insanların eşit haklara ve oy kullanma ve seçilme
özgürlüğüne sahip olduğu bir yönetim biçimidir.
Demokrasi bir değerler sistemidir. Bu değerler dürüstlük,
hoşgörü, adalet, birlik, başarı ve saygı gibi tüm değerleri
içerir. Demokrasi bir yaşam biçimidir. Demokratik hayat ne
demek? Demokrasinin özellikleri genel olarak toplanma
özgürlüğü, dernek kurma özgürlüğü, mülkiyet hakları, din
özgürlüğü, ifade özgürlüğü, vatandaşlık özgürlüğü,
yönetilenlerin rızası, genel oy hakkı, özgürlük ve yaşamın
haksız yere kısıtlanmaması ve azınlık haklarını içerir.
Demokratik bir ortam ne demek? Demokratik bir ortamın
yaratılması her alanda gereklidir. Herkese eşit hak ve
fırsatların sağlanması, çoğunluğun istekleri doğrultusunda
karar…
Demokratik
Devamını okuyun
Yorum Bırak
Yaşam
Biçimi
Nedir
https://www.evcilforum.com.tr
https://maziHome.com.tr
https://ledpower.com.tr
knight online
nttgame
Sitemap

_ _ _ _ _ _ _

**What is required:** What lines above contain the string "genel"? Copy all of them.

**Output:**
demek? Demokrasinin özellikleri genel olarak toplanma
yönetilenlerin rızası, genel oy hakkı, özgürlük ve yaşamın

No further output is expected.